Por Jimena de Gortari Ludlow
Hace cuarenta años, un jueves al amanecer, la Ciudad de México despertó bajo los escombros. El 19 de septiembre de 1985 no solo derrumbó edificios: quebró certezas y partió la historia en dos. Se calcula que murieron entre 10,000 y 30,000 personas (las cifras oficiales hablaban de 3,692, pero los registros ciudadanos multiplican ese número). Miles de familias quedaron sin hogar y la crisis habitacional se extendió por años. La tragedia, sin embargo, también destapó la fuerza ciudadana: brigadas espontáneas, cadenas humanas, solidaridad en cada esquina.

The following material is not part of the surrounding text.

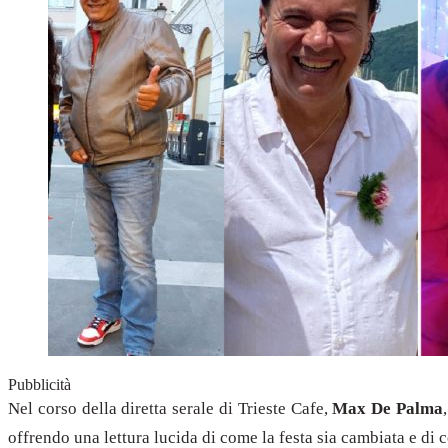
Pubblicità
Nel corso della diretta serale di Trieste Cafe,
Max De Palma
offrendo una lettura lucida di come la festa sia cambiata e di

Yo tenía diez años y me tocó esperando el autobús para ir a la escuela. El movimiento parecía no terminar nunca. Aun así, nos mandaron a clases, de donde pronto nos recogieron porque la escuela había colapsado. Por eso, hoy el edificio luce con diagonales que delatan la reconstrucción de aquel entonces. En la noche, sin luz y con el miedo recorriendo cada rincón, nos encontró a toda la familia junta por la preocupación. Ese miedo duró muchos días y, de alguna manera, aún me recorre el cuerpo con cada alerta sísmica o con cada imagen de ese día.
Treinta y dos años después, en 2017, la tierra volvió a sacudirnos el mismo día. El sismo de magnitud 7.1 dejó 370 muertos, de los cuales 228 en la capital, y más de 250,000 viviendas dañadas en todo el país. En la Ciudad de México se contabilizaron más de 13,000 inmuebles afectados, con 7,000 clasificados de riesgo alto. Ocho años después, varios damnificados aún esperan soluciones definitivas. El eco de 1985 regresó para recordarnos que la memoria sísmica no es historia pasada: es herida abierta.

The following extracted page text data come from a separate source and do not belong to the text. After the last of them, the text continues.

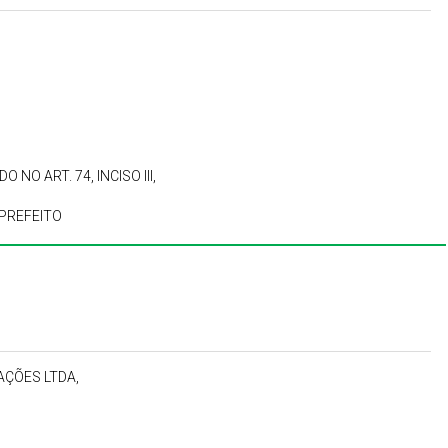
NO ART. 74, INCISO III,
 PREFEITO
AÇÕES LTDA,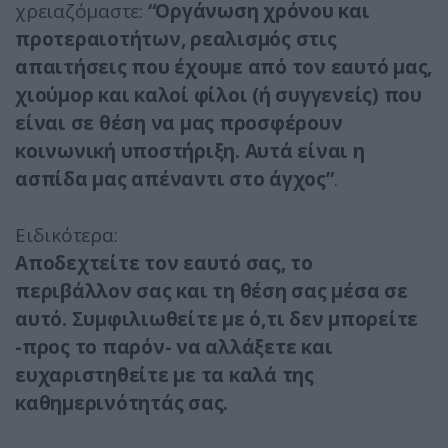
χρειαζόμαστε:
“Οργάνωση χρόνου και
προτεραιοτήτων, ρεαλισμός στις
απαιτήσεις που έχουμε από τον εαυτό μας,
χιούμορ και καλοί φίλοι (ή συγγενείς) που
είναι σε θέση να μας προσφέρουν
κοινωνική υποστήριξη. Αυτά είναι η
ασπίδα μας απέναντι στο άγχος”
.
Ειδικότερα:
Αποδεχτείτε τον εαυτό σας, το
περιβάλλον σας και τη θέση σας μέσα σε
αυτό. Συμφιλιωθείτε με ό,τι δεν μπορείτε
-προς το παρόν- να αλλάξετε και
ευχαριστηθείτε με τα καλά της
καθημερινότητάς σας.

Aquel 2017 fue también ciudad de caos. No había previsión de líneas de emergencia, ni carriles exclusivos para ambulancias: la urbe se colapsó con miles de personas intentando llegar con los suyos, caminando kilómetros, llenando las calles de angustia y de prisa. La movilidad quedó suspendida, como si el desastre hubiera mostrado no solo la fragilidad de los edificios, sino también la de la ciudad misma, incapaz de responder de manera ordenada a la emergencia. Esa falta de previsión evidenció un vacío grave: la planeación urbana no contempla la movilidad en condiciones de desastre, y sin protocolos claros, la solidaridad ciudadana volvió a suplir lo que las instituciones no anticiparon.
Cada septiembre, la alerta sísmica nos lo recuerda. Los más de 13,000 altavoces del C5 reproducen una voz metálica que pretende ser preventiva, pero que para miles es también un disparador de ansiedad. El sonido no es neutro: activa recuerdos de muertos, pérdidas y miedos colectivos. Y, cuando falla —cuando se queda trabada o suena en falso— erosiona la confianza en el sistema. No todos escuchan esa voz desde el mismo lugar: la vulnerabilidad no se reparte por igual. Según el CENAPRED, más del 40% del territorio de la CDMX está en suelo de alta vulnerabilidad sísmica, coincidiendo con colonias populares y zonas de menor ingreso. El temblor no golpea igual en un penthouse de Santa Fe que en un departamento autoconstruido en Iztapalapa.
A 40 años, la ciudad tiene más protocolos, simulacros y aplicaciones móviles, pero también más desigualdades. La pregunta de fondo sigue sin resolverse: ¿qué significa realmente la prevención? En México, las políticas de vivienda y planeación urbana han privilegiado la expansión inmobiliaria antes que la seguridad. La construcción en suelos de alto riesgo continúa, mientras los mapas de riesgo quedan como ejercicios técnicos poco vinculantes. La reconstrucción de 2017 mostró los vacíos: procesos lentos, burocráticos, plagados de corrupción y clientelismo.